▶ **Material shown**
● ● ● ● ●

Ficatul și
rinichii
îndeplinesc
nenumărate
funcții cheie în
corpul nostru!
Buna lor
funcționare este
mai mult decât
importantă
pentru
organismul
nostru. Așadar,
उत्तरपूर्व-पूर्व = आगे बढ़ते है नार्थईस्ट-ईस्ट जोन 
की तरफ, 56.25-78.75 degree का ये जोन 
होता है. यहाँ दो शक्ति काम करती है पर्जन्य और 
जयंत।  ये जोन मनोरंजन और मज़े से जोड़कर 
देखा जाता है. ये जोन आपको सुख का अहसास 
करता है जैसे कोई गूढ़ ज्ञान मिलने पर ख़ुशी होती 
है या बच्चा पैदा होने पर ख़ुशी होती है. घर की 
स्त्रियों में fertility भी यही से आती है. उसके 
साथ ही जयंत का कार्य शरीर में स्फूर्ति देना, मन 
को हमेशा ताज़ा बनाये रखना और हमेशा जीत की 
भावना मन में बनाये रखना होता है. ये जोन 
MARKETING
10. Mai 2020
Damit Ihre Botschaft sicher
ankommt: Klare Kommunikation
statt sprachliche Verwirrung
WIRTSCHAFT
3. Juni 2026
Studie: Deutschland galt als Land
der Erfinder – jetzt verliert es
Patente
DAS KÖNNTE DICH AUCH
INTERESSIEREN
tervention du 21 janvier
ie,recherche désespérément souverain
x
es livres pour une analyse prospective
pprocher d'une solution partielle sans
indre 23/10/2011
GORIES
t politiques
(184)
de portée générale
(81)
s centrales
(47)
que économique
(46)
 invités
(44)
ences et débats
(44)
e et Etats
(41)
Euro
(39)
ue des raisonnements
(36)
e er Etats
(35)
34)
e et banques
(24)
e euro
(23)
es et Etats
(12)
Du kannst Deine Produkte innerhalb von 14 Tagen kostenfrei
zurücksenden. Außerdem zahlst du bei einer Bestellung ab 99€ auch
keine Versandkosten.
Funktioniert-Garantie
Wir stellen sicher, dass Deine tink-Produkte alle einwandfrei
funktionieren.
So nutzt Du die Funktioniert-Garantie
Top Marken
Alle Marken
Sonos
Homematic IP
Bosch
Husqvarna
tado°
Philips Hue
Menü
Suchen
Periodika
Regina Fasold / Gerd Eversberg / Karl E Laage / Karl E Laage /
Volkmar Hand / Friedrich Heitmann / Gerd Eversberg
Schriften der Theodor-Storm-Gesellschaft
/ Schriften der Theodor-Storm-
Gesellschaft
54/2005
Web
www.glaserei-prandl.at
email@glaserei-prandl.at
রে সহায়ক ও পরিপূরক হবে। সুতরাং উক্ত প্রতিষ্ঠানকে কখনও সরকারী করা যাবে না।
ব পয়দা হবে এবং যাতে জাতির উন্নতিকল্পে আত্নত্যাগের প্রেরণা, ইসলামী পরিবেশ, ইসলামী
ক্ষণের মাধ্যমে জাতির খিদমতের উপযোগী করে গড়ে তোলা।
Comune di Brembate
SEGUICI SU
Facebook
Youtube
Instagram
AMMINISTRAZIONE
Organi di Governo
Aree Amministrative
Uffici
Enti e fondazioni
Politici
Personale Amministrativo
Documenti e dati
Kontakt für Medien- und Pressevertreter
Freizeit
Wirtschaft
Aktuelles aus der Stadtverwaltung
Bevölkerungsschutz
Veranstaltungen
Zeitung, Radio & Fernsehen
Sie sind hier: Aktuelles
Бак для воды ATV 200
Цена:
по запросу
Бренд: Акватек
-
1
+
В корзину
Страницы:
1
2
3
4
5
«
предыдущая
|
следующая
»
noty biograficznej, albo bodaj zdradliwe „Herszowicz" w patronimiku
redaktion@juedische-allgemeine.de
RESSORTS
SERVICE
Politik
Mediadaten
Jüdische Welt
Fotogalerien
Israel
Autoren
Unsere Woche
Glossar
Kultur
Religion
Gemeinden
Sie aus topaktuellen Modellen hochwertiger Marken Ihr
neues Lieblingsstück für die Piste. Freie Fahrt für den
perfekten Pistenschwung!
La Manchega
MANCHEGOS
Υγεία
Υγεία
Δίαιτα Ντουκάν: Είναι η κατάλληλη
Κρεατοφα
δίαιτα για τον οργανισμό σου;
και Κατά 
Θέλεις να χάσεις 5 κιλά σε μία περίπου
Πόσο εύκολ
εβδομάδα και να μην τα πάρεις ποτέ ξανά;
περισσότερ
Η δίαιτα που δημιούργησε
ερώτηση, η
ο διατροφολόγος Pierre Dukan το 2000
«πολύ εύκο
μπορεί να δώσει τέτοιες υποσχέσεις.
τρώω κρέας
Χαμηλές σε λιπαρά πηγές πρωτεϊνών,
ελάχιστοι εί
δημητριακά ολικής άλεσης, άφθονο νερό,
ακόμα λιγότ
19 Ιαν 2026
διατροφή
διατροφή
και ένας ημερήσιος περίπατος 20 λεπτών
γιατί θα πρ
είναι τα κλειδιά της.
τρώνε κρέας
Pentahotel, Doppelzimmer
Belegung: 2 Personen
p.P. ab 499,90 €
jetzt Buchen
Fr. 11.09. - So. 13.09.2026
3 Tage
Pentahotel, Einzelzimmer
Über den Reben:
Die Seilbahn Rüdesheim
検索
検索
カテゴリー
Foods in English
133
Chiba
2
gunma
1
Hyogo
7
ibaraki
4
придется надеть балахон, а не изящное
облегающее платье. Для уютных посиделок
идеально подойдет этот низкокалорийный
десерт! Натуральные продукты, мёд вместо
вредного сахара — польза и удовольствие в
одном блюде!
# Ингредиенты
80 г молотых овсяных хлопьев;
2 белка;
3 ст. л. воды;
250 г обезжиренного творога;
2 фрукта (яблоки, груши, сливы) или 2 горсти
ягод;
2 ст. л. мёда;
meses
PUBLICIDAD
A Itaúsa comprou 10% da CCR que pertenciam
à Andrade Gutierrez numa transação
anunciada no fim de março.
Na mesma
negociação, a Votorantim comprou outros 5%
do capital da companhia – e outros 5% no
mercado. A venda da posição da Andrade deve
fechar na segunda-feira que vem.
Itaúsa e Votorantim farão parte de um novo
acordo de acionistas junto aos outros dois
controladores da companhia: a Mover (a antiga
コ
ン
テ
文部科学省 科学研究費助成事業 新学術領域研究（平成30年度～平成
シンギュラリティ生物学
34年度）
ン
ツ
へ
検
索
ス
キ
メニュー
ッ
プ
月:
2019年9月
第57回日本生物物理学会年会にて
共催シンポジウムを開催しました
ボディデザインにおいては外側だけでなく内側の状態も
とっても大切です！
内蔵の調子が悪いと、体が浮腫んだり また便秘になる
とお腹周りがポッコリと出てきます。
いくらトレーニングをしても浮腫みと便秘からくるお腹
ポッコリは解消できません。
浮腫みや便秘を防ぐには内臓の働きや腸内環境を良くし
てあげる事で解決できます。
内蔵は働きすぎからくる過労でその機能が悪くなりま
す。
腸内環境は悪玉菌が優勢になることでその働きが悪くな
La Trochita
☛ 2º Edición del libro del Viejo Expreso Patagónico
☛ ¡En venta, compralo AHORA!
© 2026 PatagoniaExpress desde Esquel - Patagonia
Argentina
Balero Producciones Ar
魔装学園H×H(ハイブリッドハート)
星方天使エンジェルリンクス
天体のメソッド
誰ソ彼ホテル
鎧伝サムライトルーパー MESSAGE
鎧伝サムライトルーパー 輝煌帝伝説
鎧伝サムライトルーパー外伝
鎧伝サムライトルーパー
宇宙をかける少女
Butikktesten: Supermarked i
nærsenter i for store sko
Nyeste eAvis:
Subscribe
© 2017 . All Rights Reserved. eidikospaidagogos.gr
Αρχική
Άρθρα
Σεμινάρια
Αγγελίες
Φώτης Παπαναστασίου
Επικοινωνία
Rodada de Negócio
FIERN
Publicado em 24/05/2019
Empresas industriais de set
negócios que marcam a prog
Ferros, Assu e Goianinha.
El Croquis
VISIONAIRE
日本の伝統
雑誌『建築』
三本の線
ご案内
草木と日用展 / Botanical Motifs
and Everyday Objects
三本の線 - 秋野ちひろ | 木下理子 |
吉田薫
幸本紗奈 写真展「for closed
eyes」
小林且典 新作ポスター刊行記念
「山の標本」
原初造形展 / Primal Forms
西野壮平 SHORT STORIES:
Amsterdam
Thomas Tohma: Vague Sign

● ● ● ● ●

▶ **Goal of the exercise**
Look through the data above and report every line in which "jetzt" appears.

▶ **Exercise answer**
der Erfinder – jetzt verliert es
jetzt Buchen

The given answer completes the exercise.